Carretera Central: La promesa de 14 mil millones en la mira por «escollo» de corrupción
El presidente del Consejo de Ministros, Ernesto Álvarez Miranda, asegura la continuidad del proyecto vial más ambicioso, pero admite un problema de corrupción con una empresa clave. La promesa de transparencia choca con la realidad de un proceso que ya presenta fallas.
El presidente del Consejo de Ministros, Ernesto Álvarez Miranda, ha salido al frente para asegurar que la construcción de la nueva Carretera Central, un proyecto valorizado en 14,000 millones de soles, «va de todas maneras». Sin embargo, su firmeza contrasta con la revelación de un «escollo» significativo: la necesidad de reemplazar a una empresa inicialmente considerada debido a sanciones previas por corrupción, advertidas por el Banco Interamericano de Desarrollo y otras entidades internacionales.
Un proyecto de 14 mil millones bajo cuestionamiento
La megaobra, clave para la conectividad del centro del país, se gestiona bajo un convenio de Gobierno a Gobierno con Francia. Álvarez Miranda insiste en que las «cláusulas anticorrupción muy estrictas» del acuerdo permitirán superar el inconveniente, acordando en «las próximas semanas» la elección de otra compañía. Esta situación levanta serias dudas sobre la diligencia inicial en la selección o consideración de socios para una inversión de esta magnitud.
Transparencia en entredicho y un «escollo» evitable
El jefe del Gabinete ha justificado el cambio señalando que un proyecto de 14,000 millones de soles exige transparencia y confianza desde el inicio. Sin embargo, la propia admisión de tener que sustituir a una empresa con antecedentes de corrupción —que incluso podría tener «nuevos directivos»— sugiere que la transparencia y la confianza no fueron garantizadas desde el primer momento. ¿Cómo es que una compañía con tales advertencias internacionales llegó a ser «inicialmente considerada» para un proyecto tan vital y costoso?
¿Quién responde por la selección inicial?
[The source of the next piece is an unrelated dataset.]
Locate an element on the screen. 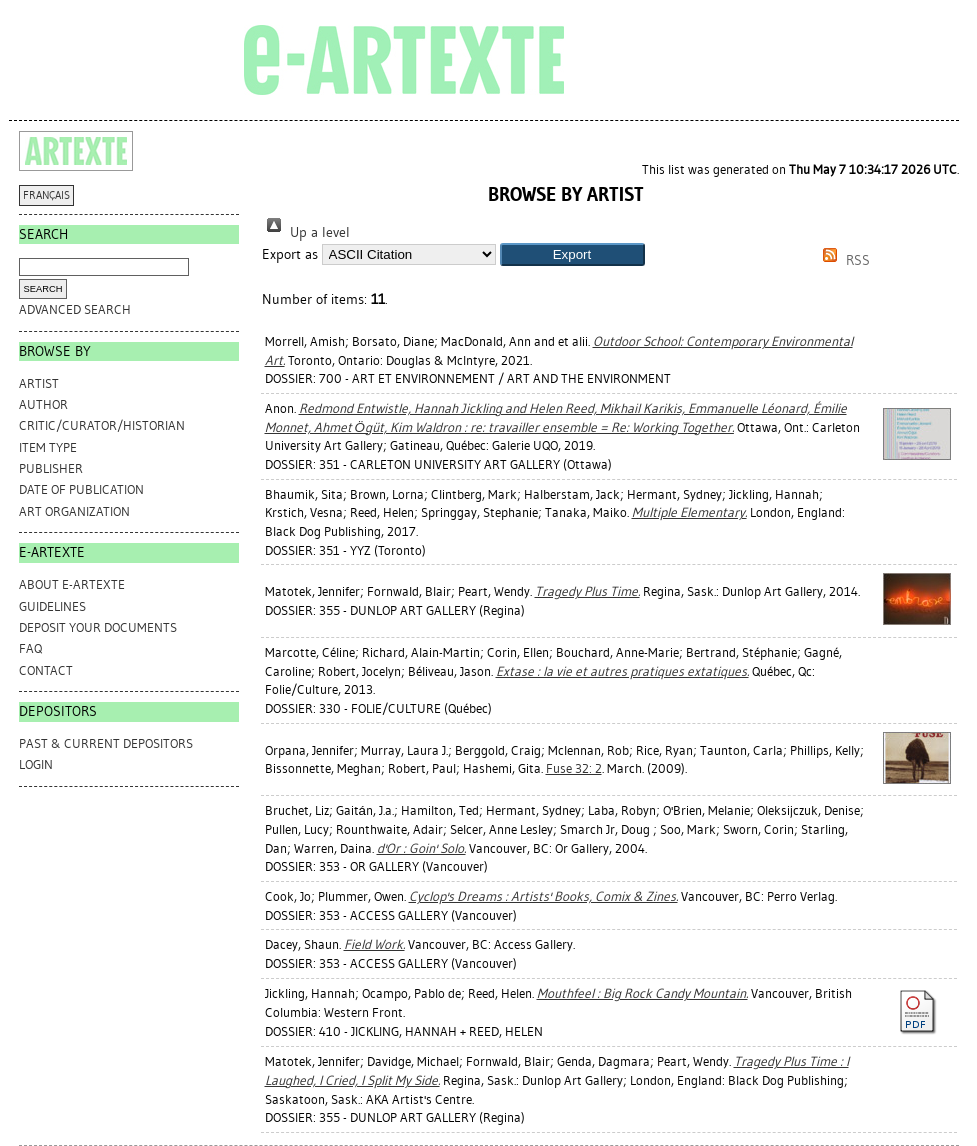  Fuse 32: 2 is located at coordinates (574, 768).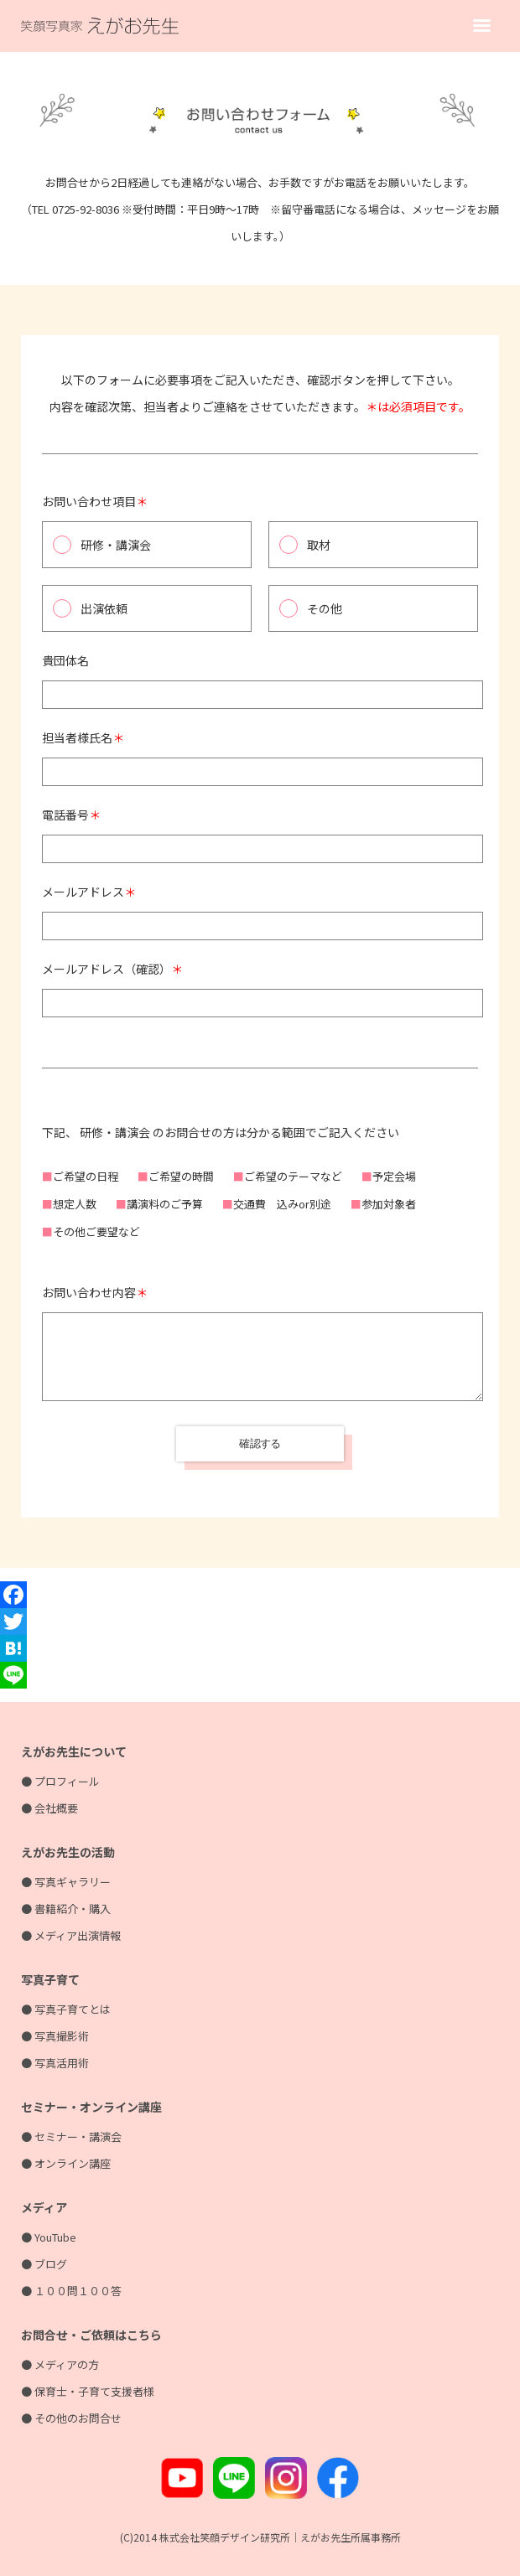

Álvarez Miranda ha calificado este tropiezo como un «escollo fácilmente superable», reiterando que la obra proseguirá bajo la gestión francesa. Pero la retórica de un problema «fácilmente superable» no aborda la pregunta fundamental sobre la responsabilidad. ¿Quién fue el encargado de evaluar a las empresas candidatas? ¿Se realizaron los filtros adecuados para evitar este tipo de situaciones antes de avanzar en el proceso? La ciudadanía espera respuestas claras, no solo promesas de continuidad.
Lo que falta aclarar
- ¿Cuál es el nombre de la empresa inicialmente considerada y con qué criterio fue seleccionada o propuesta, a pesar de sus antecedentes de corrupción señalados por el BID?
- ¿Quiénes son los funcionarios o comités responsables de la evaluación y preselección de empresas en el marco de este convenio Gobierno a Gobierno?
- ¿Qué implicaciones, en términos de plazos y costos adicionales, tendrá la sustitución de esta empresa para el proyecto de la Carretera Central?
- Si las cláusulas anticorrupción son tan «estrictas», ¿por qué no evitaron que una empresa con historial de sanciones por corrupción fuera siquiera considerada inicialmente?